As you can see from the above diagram, we have four different checks. The first check is the Mailbox self-test; this probe validates that the local protocol or interface can access the database. The second check is known as a protocol self-test and it validates that the local protocol on the Mailbox server is functioning. The third check is the proxy self-test and it executes on the Client Access server, validating that the proxy functionality for the protocol is functioning. The fourth and last check is the all-inclusive check that validates the end-to-end experience (protocol proxy to the store functions). Each check performs detection at different intervals.

We monitor at different layers to deal with dependencies. Because there is no correlation engine in Exchange 2013, we try to differentiate our dependencies with unique error codes that correspond to different probes and with probes that don’t include touching dependencies. For example, if you see a Mailbox Self-Test and a Protocol Self-test probe both fail at the same time, what does it tell you? Does it tell you store is down? Not necessarily; what it does tell you is that the local protocol instance on the Mailbox server isn’t working. If you see a working Protocol Self-Test but a failed Mailbox Self-Test, what does that tell you? That scenario tells you that there is a problem in the “storage” layer which may actually be that the store or database is offline.

What this means from a monitoring perspective, is that we now have finer control over what alerts are issued. For example, if we are evaluating the health of OWA, we are more likely to delay firing an alert in the scenario where we have a failed Mailbox Self-Test, but a working Protocol Self-Test; however an alert would be fired if both the Mailbox Self-Test and Protocol Self-Test monitors are unhealthy.

Responders

Responders execute responses based on alerts generated by a monitor. Responders never execute unless a monitor is unhealthy.

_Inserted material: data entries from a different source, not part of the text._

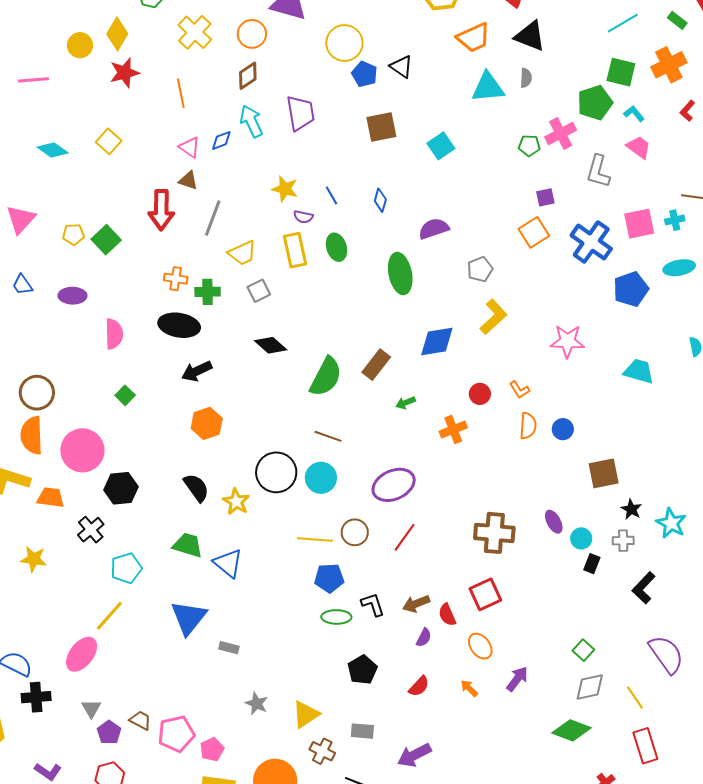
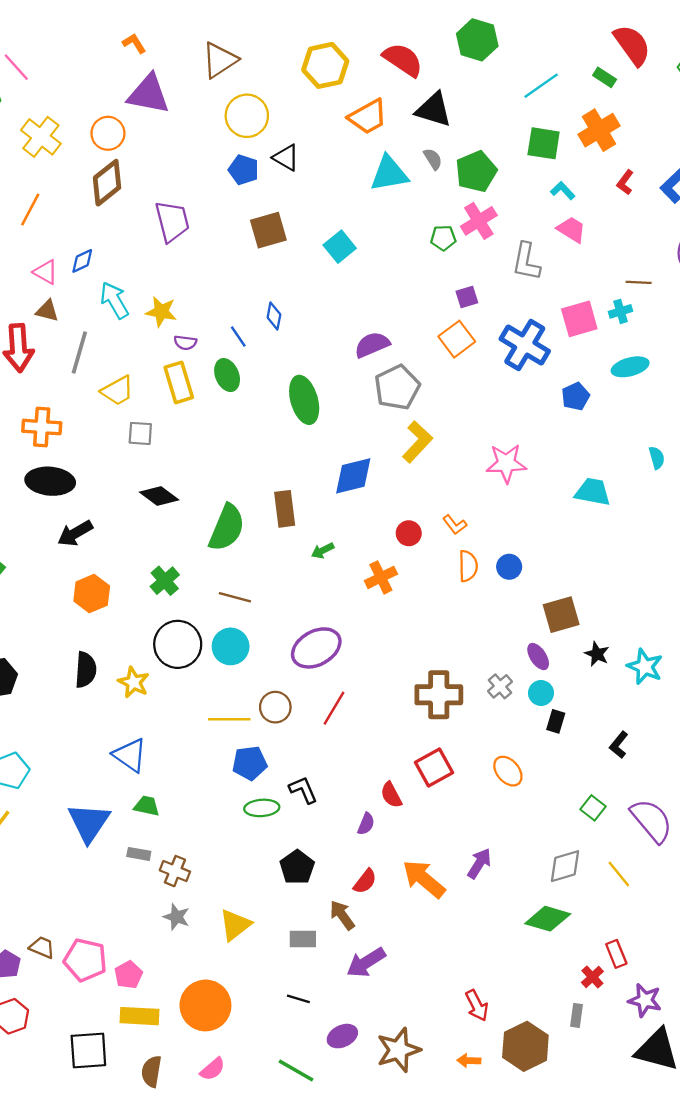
yellow circle: (344, 43) -> (247, 116), moved
brown diamond: (248, 76) -> (107, 183), size x1.4
gray semicircle: (526, 78) -> (433, 159), turned -30
orange line: (181, 93) -> (30, 210), turned 44
green pentagon: (595, 103) -> (476, 171), moved
cyan arrow: (251, 121) -> (114, 300), moved
blue line: (332, 195) -> (238, 336), moved
purple semicircle: (434, 229) -> (372, 345), moved
gray pentagon: (480, 269) -> (397, 387), size x1.5
orange cross: (176, 279) -> (42, 427), size x1.4
blue pentagon: (631, 289) -> (576, 396), size x0.7
gray square: (259, 291) -> (140, 433), turned 35
green cross: (208, 292) -> (165, 581), moved, turned -35
brown rectangle: (376, 365) -> (285, 509), turned -40
black semicircle: (196, 488) -> (86, 670), turned 44
purple ellipse: (554, 522) -> (538, 657), moved
gray cross: (623, 541) -> (500, 686), moved, turned -35
green trapezoid: (188, 545) -> (147, 806), moved, size x0.7
black L-shape: (644, 588) -> (619, 745), size x0.7
brown arrow: (416, 604) -> (342, 915), moved, turned 80
orange ellipse: (480, 646) -> (508, 771), moved
green square: (583, 650) -> (593, 808), moved
orange arrow: (469, 688) -> (424, 879), size x2.0
pink pentagon: (176, 734) -> (85, 960), turned 30
red rectangle: (645, 746) -> (616, 954), moved, size x0.7
brown cross: (322, 751) -> (175, 871), moved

There are several types of responders available:

Restart Responder Terminates and restarts service
Reset AppPool Responder Cycles IIS application pool
Failover Responder Takes an Exchange 2013 Mailbox server out of service
Bugcheck Responder Initiates a bugcheck of the server
Offline Responder Takes a protocol on a machine out of service
Escalate Responder escalates an issue
Specialized Component Responders

The offline responder is used to remove a protocol from use on the Client Access servers. This responder has been designed to be load balancer-agnostic. When this responder is invoked, the protocol will not acknowledge the load balancer health check, thereby enabling the load balancer to remove the server or protocol from the load balancing pool. Likewise, there is a corresponding online responder that is automatically initiated once the corresponding monitor becomes healthy again (assuming there are no other associated monitors in an unhealthy state) – the online responder simply allows the protocol to respond to the load balancer health check, which enables the load balancer to add the server or protocol back into the load balancer pool. The offline responder can be invoked manually via the Set-ServerComponentState cmdlet, as well. This enables administrators to manually put Client Access servers into maintenance mode.

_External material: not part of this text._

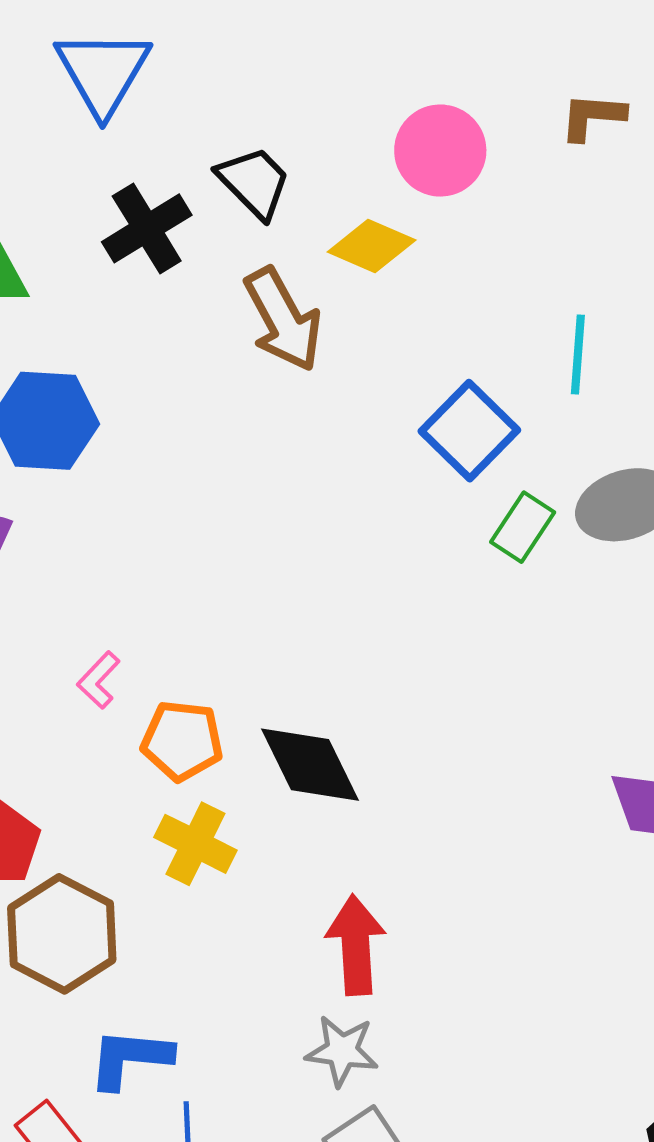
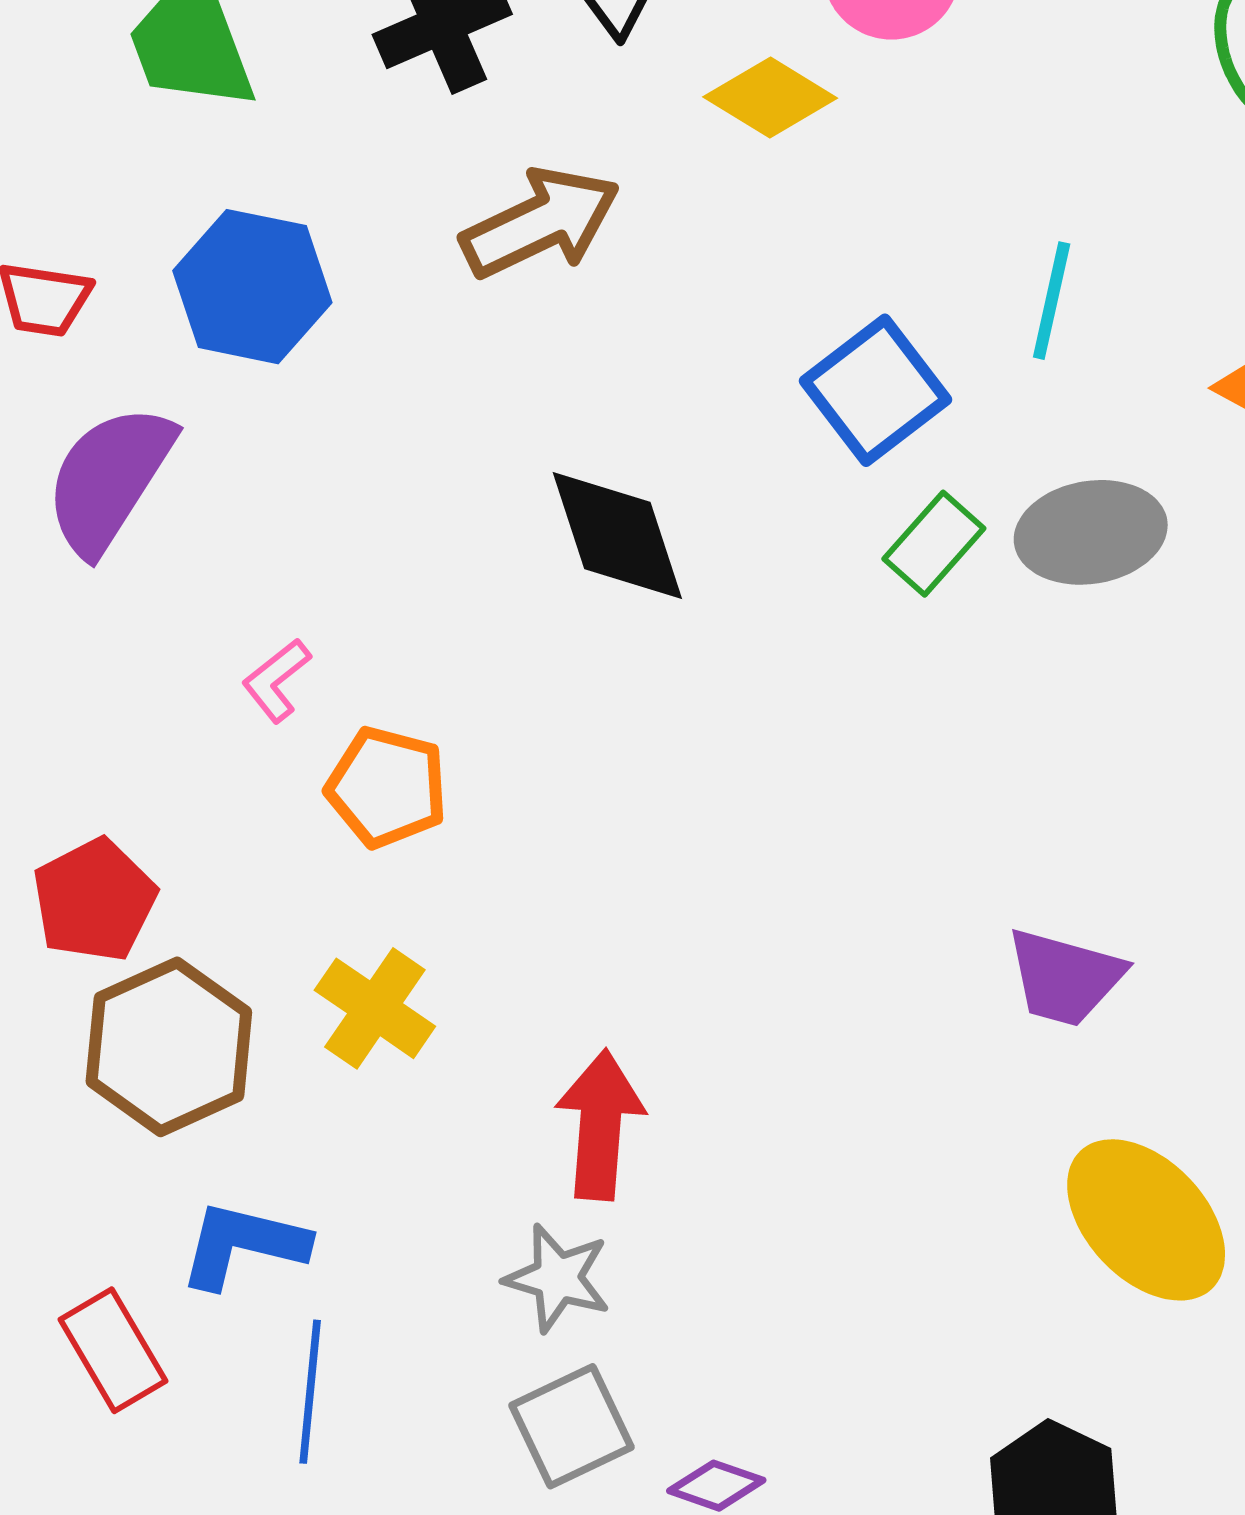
brown arrow: (283, 319) -> (541, 223), moved, turned -95
black diamond: (310, 765) -> (617, 535), moved
yellow cross: (195, 844) -> (375, 1008), moved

When the escalate responder is invoked, it generates a Windows event that the Exchange 2013 Management Pack recognizes. It isn’t a normal Exchange event. It’s not an event that says OWA is broken or we’ve had a hard IO. It’s an Exchange event that that a health set is unhealthy or healthy. We use single instance events like that to manipulate the monitors inside SCOM. And we’re doing this based on an event generated in the escalat e responder as opposed to events spread throughout the product. Another way to think about it is a level of indirection. Managed Availability decides when we flip a monitor inside SCOM. Managed Availability makes the decision as to when an escalation should occur, or in other words, when a human should get engaged.

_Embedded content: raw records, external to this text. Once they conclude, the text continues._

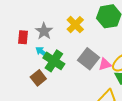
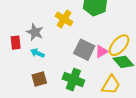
green cross: (54, 61) -> (73, 80), moved
brown square: (38, 78) -> (39, 79), turned 35

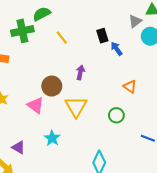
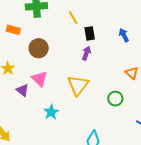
black rectangle: (102, 36) -> (90, 33), moved
brown circle: (52, 86) -> (39, 48), moved
purple triangle: (18, 147) -> (22, 90), moved

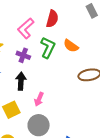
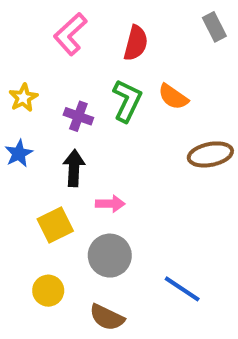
pink L-shape: (26, 28) -> (70, 34), moved
pink arrow: (39, 99) -> (110, 204), turned -112

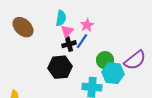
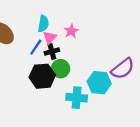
blue line: (82, 41) -> (36, 47), moved
green circle: (105, 60) -> (60, 69), moved

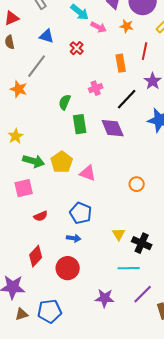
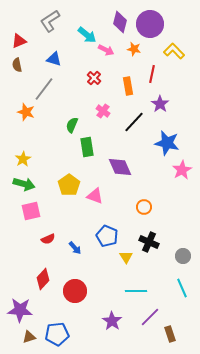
red cross: (77, 48) -> (94, 78), moved
pink cross: (96, 88) -> (103, 111), turned -32
purple diamond: (113, 128) -> (120, 167), moved
green arrow: (34, 161) -> (24, 184), moved
blue pentagon: (81, 213) -> (107, 236), moved
blue arrow: (74, 238) -> (75, 248), moved, turned 40
black cross: (142, 243) -> (149, 242), moved
purple star: (105, 298) -> (112, 321), turned 30

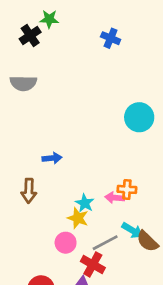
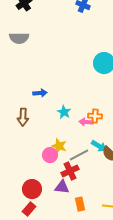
cyan star: (85, 203) -> (64, 112), moved
yellow star: (78, 218) -> (59, 146), moved
red cross: (93, 264) -> (70, 171), turned 36

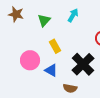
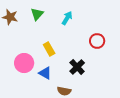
green triangle: (44, 20) -> (37, 14), moved
black cross: (83, 64) -> (77, 67), size x0.7

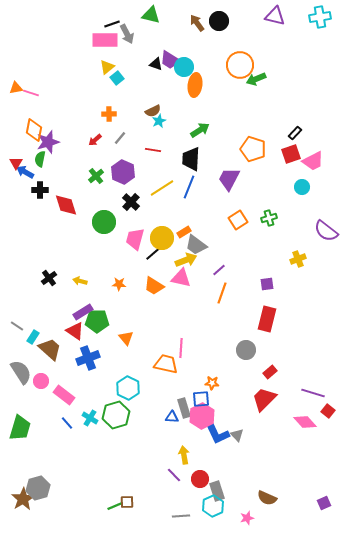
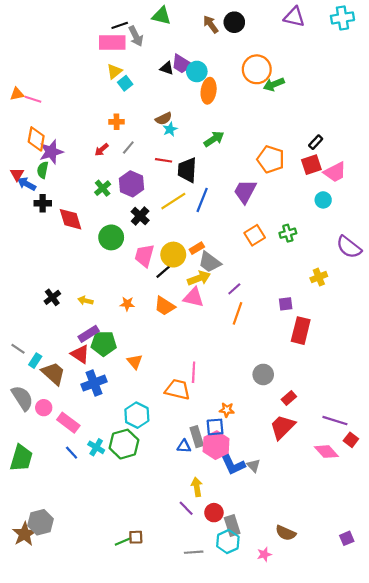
black trapezoid: (191, 159) -> (187, 170), moved
red rectangle: (267, 319) -> (301, 331), moved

Responders can also be throttled to ensure that the entire service isn’t compromised. Throttling differs depending on the responder:

Some responders take into account the minimum number of servers within the DAG or load balanced CAS pool
Some responders take into account the amount of time between executions.
Some responders take into account the number of occurrences that the responder has been initiated.
Some may use any combination of the above.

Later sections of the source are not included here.